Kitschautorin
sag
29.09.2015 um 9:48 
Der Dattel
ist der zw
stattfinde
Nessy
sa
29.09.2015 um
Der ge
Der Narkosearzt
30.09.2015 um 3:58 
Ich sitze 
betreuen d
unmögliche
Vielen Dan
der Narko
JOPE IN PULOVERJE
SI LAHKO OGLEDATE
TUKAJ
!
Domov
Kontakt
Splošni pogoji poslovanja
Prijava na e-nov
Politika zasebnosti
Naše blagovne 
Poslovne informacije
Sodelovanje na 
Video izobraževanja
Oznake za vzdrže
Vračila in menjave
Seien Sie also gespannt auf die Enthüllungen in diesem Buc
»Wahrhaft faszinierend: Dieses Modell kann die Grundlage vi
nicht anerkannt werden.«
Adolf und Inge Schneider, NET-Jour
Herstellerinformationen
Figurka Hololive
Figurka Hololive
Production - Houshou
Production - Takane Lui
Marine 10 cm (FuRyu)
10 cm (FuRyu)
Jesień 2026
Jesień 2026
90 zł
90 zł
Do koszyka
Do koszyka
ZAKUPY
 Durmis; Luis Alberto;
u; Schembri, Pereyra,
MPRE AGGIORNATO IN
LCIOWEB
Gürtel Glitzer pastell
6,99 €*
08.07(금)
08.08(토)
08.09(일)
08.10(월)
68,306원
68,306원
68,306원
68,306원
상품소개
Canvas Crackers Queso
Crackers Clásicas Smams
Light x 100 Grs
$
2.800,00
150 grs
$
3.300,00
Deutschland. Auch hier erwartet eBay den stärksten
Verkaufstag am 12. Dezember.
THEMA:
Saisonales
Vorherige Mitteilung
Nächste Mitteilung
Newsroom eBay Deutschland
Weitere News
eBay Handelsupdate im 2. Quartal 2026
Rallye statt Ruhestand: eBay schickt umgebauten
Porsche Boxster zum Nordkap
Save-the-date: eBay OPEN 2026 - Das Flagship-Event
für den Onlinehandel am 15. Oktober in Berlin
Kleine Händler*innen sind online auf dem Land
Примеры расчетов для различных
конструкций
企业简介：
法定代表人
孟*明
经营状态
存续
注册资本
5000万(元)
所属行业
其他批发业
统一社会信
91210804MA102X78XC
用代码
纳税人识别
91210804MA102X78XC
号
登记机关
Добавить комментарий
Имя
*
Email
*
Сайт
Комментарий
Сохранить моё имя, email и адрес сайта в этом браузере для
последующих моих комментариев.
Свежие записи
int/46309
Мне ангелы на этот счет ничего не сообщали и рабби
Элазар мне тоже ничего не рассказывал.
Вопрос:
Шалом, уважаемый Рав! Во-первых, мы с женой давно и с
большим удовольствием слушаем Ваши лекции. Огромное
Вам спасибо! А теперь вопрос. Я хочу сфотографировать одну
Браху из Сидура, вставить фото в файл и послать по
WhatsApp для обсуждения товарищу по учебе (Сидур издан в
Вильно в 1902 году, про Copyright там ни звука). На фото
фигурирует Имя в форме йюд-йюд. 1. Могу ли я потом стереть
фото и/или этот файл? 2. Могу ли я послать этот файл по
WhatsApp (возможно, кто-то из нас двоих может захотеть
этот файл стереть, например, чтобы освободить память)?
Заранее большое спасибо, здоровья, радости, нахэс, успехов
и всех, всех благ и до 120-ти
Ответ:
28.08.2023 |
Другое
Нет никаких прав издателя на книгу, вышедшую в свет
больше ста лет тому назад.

+++

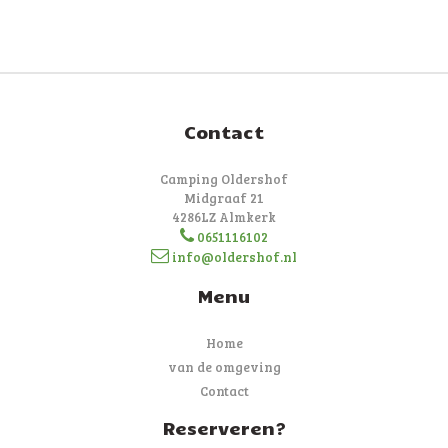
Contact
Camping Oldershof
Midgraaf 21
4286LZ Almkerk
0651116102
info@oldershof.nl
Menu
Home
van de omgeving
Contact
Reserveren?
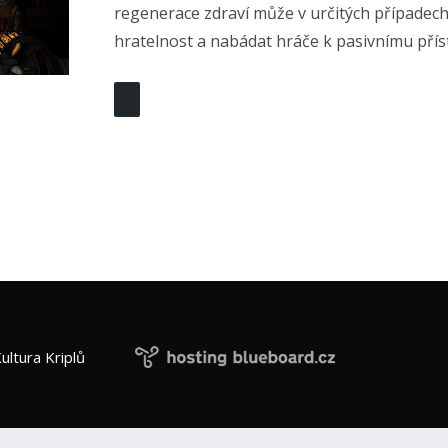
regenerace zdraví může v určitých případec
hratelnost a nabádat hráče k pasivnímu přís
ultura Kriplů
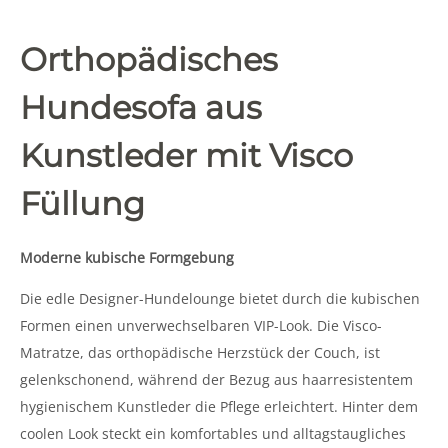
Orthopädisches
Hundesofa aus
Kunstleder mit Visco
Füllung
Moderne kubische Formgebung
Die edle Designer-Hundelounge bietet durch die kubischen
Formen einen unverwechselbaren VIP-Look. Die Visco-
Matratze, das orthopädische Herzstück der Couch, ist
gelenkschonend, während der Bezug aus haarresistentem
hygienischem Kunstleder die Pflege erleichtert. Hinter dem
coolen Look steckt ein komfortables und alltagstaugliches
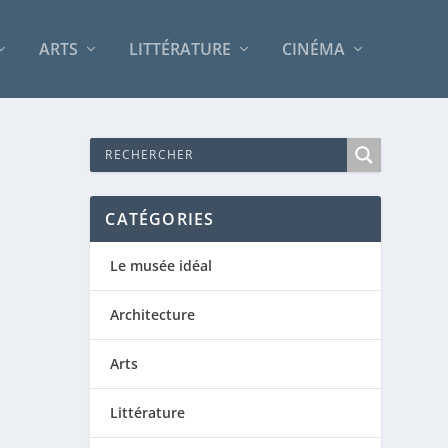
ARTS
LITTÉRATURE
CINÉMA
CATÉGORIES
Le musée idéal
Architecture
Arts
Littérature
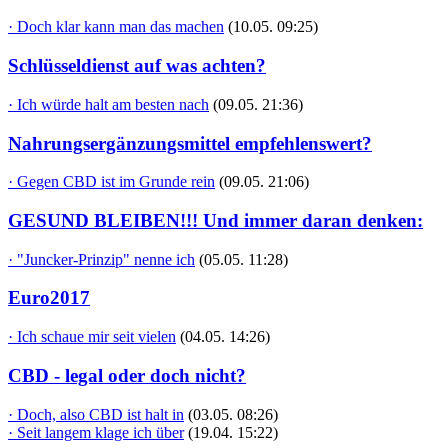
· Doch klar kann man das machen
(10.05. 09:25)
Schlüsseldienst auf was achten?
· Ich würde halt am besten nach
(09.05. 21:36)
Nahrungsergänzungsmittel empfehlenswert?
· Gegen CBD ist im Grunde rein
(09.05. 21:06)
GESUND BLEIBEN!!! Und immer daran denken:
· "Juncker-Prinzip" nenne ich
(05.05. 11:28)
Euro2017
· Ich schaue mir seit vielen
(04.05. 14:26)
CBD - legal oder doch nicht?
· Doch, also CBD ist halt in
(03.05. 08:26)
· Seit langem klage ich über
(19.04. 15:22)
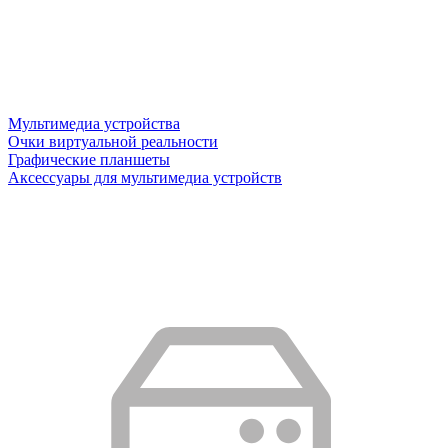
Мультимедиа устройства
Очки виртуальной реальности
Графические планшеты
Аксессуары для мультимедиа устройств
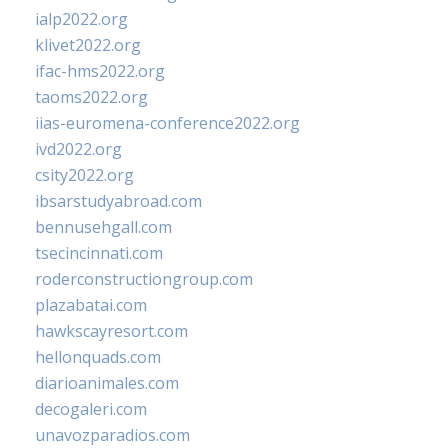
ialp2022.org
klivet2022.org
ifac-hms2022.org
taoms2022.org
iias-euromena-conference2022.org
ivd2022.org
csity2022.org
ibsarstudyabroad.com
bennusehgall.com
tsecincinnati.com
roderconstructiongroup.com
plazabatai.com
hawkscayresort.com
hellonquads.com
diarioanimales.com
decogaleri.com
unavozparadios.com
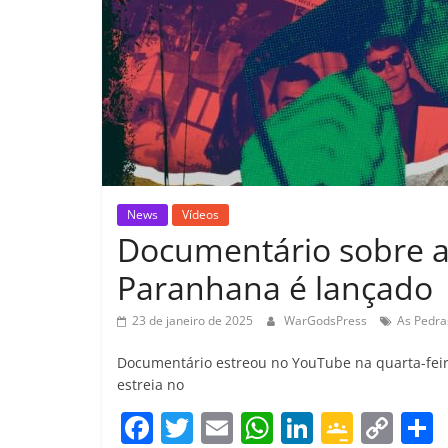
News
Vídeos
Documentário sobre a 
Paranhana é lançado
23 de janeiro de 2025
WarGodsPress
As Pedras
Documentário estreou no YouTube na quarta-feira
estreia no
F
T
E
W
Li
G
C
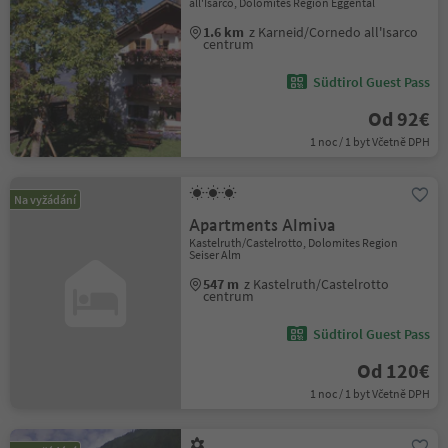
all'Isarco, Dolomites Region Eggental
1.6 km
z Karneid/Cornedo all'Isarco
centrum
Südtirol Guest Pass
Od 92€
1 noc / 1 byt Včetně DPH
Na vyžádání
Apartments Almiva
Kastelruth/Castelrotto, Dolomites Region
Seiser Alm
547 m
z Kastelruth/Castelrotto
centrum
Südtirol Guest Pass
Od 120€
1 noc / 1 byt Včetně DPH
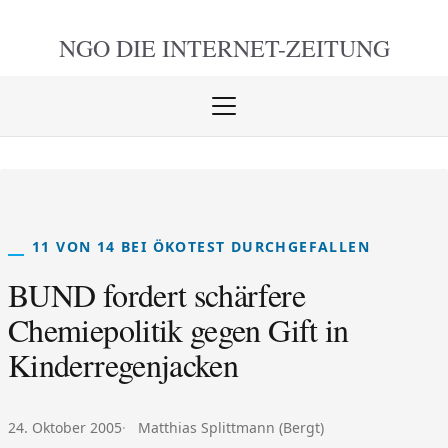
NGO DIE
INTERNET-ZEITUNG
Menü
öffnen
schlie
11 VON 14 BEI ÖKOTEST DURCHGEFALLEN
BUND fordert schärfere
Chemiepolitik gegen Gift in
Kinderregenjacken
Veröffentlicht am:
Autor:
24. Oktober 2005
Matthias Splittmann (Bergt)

+++

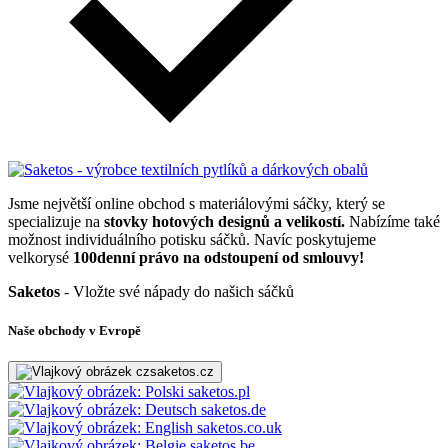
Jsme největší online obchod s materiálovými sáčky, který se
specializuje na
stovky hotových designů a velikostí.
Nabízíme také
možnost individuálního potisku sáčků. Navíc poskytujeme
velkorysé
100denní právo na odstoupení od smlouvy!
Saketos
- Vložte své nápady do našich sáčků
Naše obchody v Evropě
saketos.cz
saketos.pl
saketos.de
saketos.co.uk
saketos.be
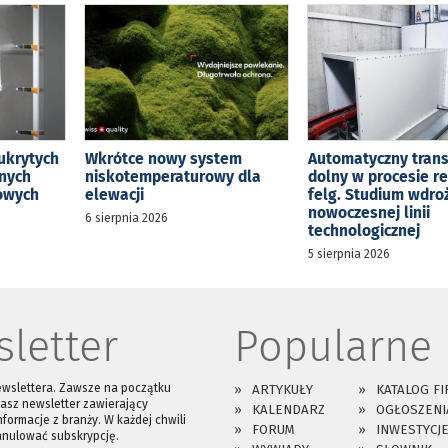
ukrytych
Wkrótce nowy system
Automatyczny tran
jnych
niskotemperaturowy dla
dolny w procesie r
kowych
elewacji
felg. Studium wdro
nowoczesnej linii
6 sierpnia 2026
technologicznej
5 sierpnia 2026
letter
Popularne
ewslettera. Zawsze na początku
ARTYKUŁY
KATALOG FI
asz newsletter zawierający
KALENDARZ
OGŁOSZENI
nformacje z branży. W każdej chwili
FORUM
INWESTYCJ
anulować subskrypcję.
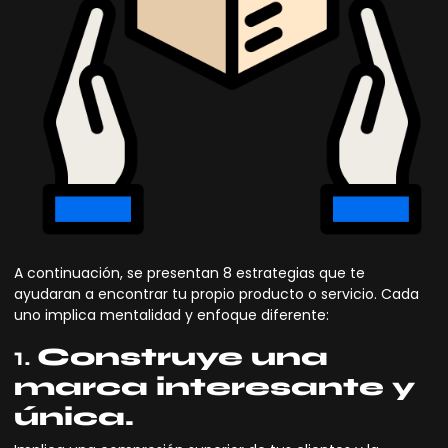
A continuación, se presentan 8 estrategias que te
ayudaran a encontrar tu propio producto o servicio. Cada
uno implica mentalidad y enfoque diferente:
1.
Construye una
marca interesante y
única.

+++

EXERCISE. From the records above, transcribe only the stretch from the line with "Мультимедиа устройства" through the line with "Matthias Splittmann (Bergt)", keeping both ends. Omit pictures.

SOLUTION.
Мультимедиа устройства
Очки виртуальной реальности
Графические планшеты
Аксессуары для мультимедиа устройств
ialp2022.org
klivet2022.org
ifac-hms2022.org
taoms2022.org
iias-euromena-conference2022.org
ivd2022.org
csity2022.org
ibsarstudyabroad.com
bennusehgall.com
tsecincinnati.com
roderconstructiongroup.com
plazabatai.com
hawkscayresort.com
hellonquads.com
diarioanimales.com
decogaleri.com
unavozparadios.com
News
Vídeos
Documentário sobre a 
Paranhana é lançado
23 de janeiro de 2025
WarGodsPress
As Pedras
Documentário estreou no YouTube na quarta-feira
estreia no
F
T
E
W
Li
G
C
all'Isarco, Dolomites Region Eggental
1.6 km
z Karneid/Cornedo all'Isarco
centrum
Südtirol Guest Pass
Od 92€
1 noc / 1 byt Včetně DPH
Na vyžádání
Apartments Almiva
Kastelruth/Castelrotto, Dolomites Region
Seiser Alm
547 m
z Kastelruth/Castelrotto
centrum
Südtirol Guest Pass
Od 120€
1 noc / 1 byt Včetně DPH
NGO DIE
INTERNET-ZEITUNG
Menü
öffnen
schlie
11 VON 14 BEI ÖKOTEST DURCHGEFALLEN
BUND fordert schärfere
Chemiepolitik gegen Gift in
Kinderregenjacken
Veröffentlicht am:
Autor:
24. Oktober 2005
Matthias Splittmann (Bergt)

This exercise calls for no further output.